Palden Gyatso was born in 1933 and raised in a small Tibetan village. At the age of eighteen he became an ordained Buddhist Monk at one of Tibet’s most famous monasteries, Drepung Monastery. In 1959, Palden was jailed along with thousands of other religious. The Chinese under its leader Mao then undertook the ‘Cultural Revolution’ which was aimed at destroying Tibetan culture and producing ‘thought reform’ amongst the Tibetan people.
Palden endured his suffering and remained in prisons and labor camps for the next 33 years, where he was a victim of severe religious and class oppression. He was exposed to various forms of indoctrination and torture aimed at trying to make him change his ways and accept the Chinese communist/socialist ideology. Throughout his imprisonment, Palden resisted the Chinese repression and served as an inspiration to his fellow inmates.
Released on August 25, 1992, from Drapchi prison in Lhasa, Palden Gyatso had served more years behind bars than any other surviving Tibetan that has reached the West. Prior to his flight out of Tibet into India, at great personal risk, Palden procured instruments of torture like the ones which had been used on him in order to show the outside world. With the torture implements spread before him, his testimony brings to life the inhuman atrocities committed against prisoners in Tibet.

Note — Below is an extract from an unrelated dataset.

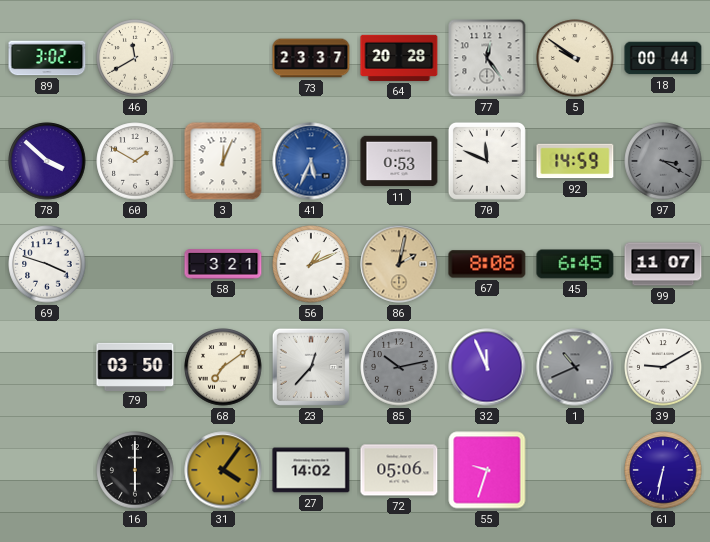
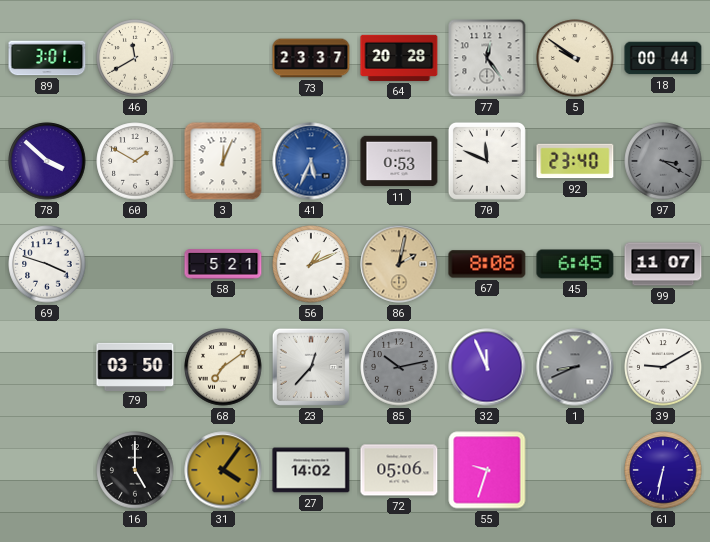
89: 3:02 -> 3:01
92: 14:59 -> 23:40
58: 3:21 -> 5:21
1: 10:41 -> 8:41
16: 6:00 -> 5:00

Since 1992 Palden has devoted his entire life to exposing the atrocities of the Chinese occupiers, especially amongst the political prisoners. He has traveled and spoken extensively to people around the world. In 1995 he gave evidence at the United Nations Commission on Human Rights in Geneva. He also testified before the United Nations and the U.S. Congress about the human rights abuses he had suffered, fulfilling his dream to tell the world about China’s torture techniques and prison conditions in Tibet. In 1996 Palden co-led a 300-mile walk from the Chinese Consulate in Washington, DC to the United Nations in New York City. Organized by the International Tibet Independence Movement, the walk began on March 10, the Tibetan National Uprising Day.

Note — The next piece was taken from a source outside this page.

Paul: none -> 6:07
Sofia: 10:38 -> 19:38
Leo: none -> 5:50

In 1997 Palden’s story, The Autobiography of a Tibetan Monk, was translated by Tsering Shakya and published by Grove Press. In his testimony, Palden describes China’s penal system in Tibet and the ruthless tortures he and his co-jailers experienced. He says, “A prison official poked me with an electric cattle prod and poured boiling water over me because he said he did not like my attitude. No medical treatment was given after that.” Palden’s story, like many of his fellow Tibetans, shows the strength of the human spirit in the face of tremendous suffering.